The updating of its gastronomic proposal takes us on a journey where diners experience the perfect synergy between tradition and innovation, with nods to international cuisine and highlighting the countries to which the chef has traveled. Its roots are rooted in classic French and Spanish preparations, as if it were a simple tavern, but, at the same time, it evolves towards other culinary influences through comforting dishes, wrapped in a cozy atmosphere, a good wine cellar and presented in an extraordinary tableware created by Valle García.
This gastronomic experience celebrates tradition and innovation in equal parts, highlighting the respect for the raw material as a common thread in all its elaborations, finding as an example of this the Oyster finde de Claire with citrus caviar, mignonette and smoked butter, the boneless country chicken wings, embers, red curry and mustard, the Hake Pil Pil Pil with Ratatouille, the Poultry meatballs, pepitoria, duck foie gras and cous cous with cauliflower and ending with a sweet touch, the Baba au Rhum with chantilly or the Sweet milk and cheese cake.

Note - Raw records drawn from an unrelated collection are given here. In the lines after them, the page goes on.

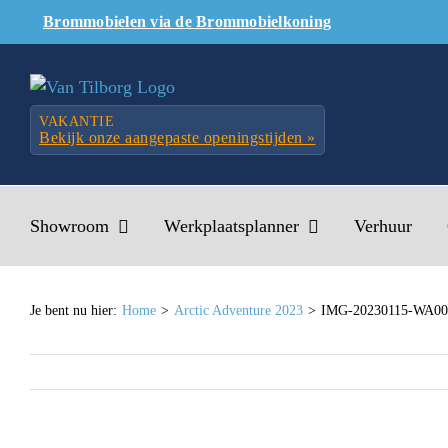
Skip
Brommobielen via de Brommobielkoning
to
content
VAKANTIE
Bekijk onze aangepaste openingstijden »
Showroom
Werkplaatsplanner
Verhuur
Je bent nu hier:
Home
Arctic Adventure 2023
IMG-20230115-WA00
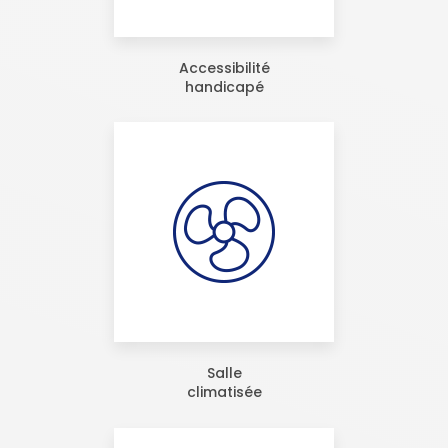
Accessibilité
handicapé
Salle
climatisée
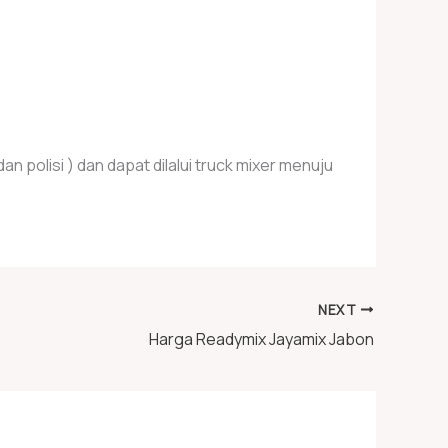
 polisi ) dan dapat dilalui truck mixer menuju
NEXT
Harga Readymix Jayamix Jabon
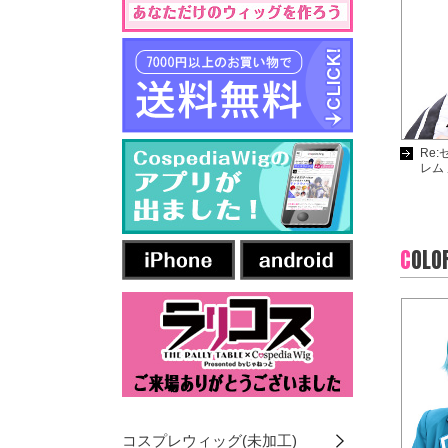
Re
レム
C
OLO
コスプレウィッグ(未加工)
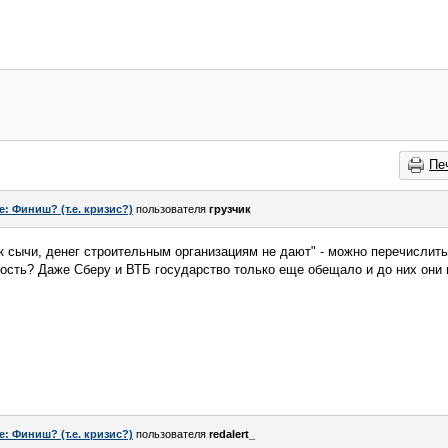
Пе
e: Финиш? (т.е. кризис?)
пользователя
грузчик
ак сычи, денег строительным организациям не дают" - можно перечислит
ость? Даже Сберу и ВТБ государство только еще обещало и до них они н
e: Финиш? (т.е. кризис?)
пользователя
redalert_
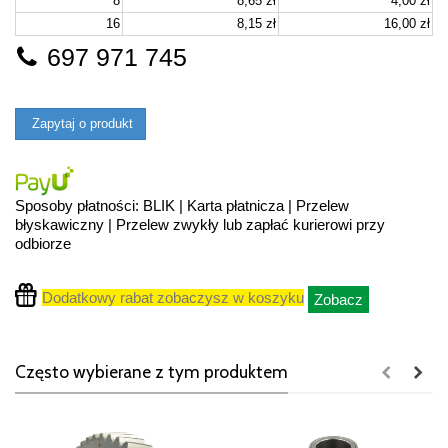
8
8,65 zł
4,00 zł
16
8,15 zł
16,00 zł
697 971 745
Zapytaj o produkt
Sposoby płatności: BLIK | Karta płatnicza | Przelew
błyskawiczny | Przelew zwykły lub zapłać kurierowi przy
odbiorze
Dodatkowy rabat zobaczysz w koszyku
Zobacz
Często wybierane z tym produktem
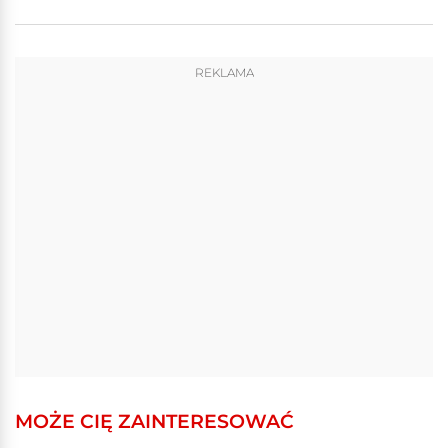
REKLAMA
MOŻE CIĘ ZAINTERESOWAĆ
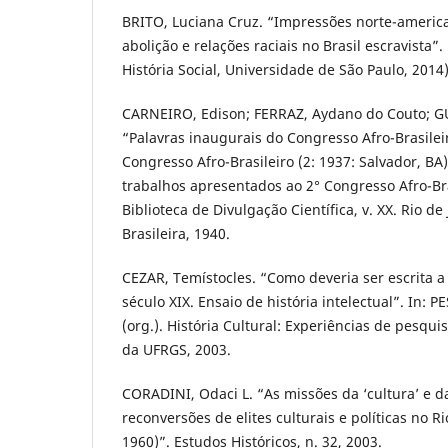
BRITO, Luciana Cruz. “Impressões norte-americ
abolição e relações raciais no Brasil escravista
História Social, Universidade de São Paulo, 2014)
CARNEIRO, Edison; FERRAZ, Aydano do Couto; G
“Palavras inaugurais do Congresso Afro-Brasileir
Congresso Afro-Brasileiro (2: 1937: Salvador, BA)
trabalhos apresentados ao 2° Congresso Afro-Bra
Biblioteca de Divulgação Científica, v. XX. Rio de 
Brasileira, 1940.
CEZAR, Temístocles. “Como deveria ser escrita a 
século XIX. Ensaio de história intelectual”. In: 
(org.). História Cultural: Experiências de pesquis
da UFRGS, 2003.
CORADINI, Odaci L. “As missões da ‘cultura’ e da 
reconversões de elites culturais e políticas no R
1960)”. Estudos Históricos, n. 32, 2003.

Decoration is not just an aesthetic tool, and this is how Per Sé Bistró understands it, which is why they have put themselves in the hands of Free Hand Arquitectura, creating a space that accompanies the dining experience. The palette of warm colors and earth tones creates a sense of warmth, while the soft, ambient lighting adds a touch of intimacy. Natural materials, where wood stands out, are used to evoke a connection with the gastronomic proposal, transporting the diner to a place where time stands still and each bite is enjoyed with tranquility.
Every detail is designed to stimulate the senses and foster a relaxed atmosphere, from the careful choice of colors and textures, where warm tones and linen textiles take center stage, to the tableware.
In this case Historias de la Tierra @V_historiasdetierra, by Valle García, who defends that cooking is an essential part of life, and paying special care and attention to the place where the food is presented, is his great maxim. One hundred percent responsible and careful with the environment, these works are born to be part of the dining experience, creating a symbiosis between the recipe and the place where it is served. For more than five months the artisan has been shaping the Per Sé Bistró tableware, where each dish is unique, like the dining experience.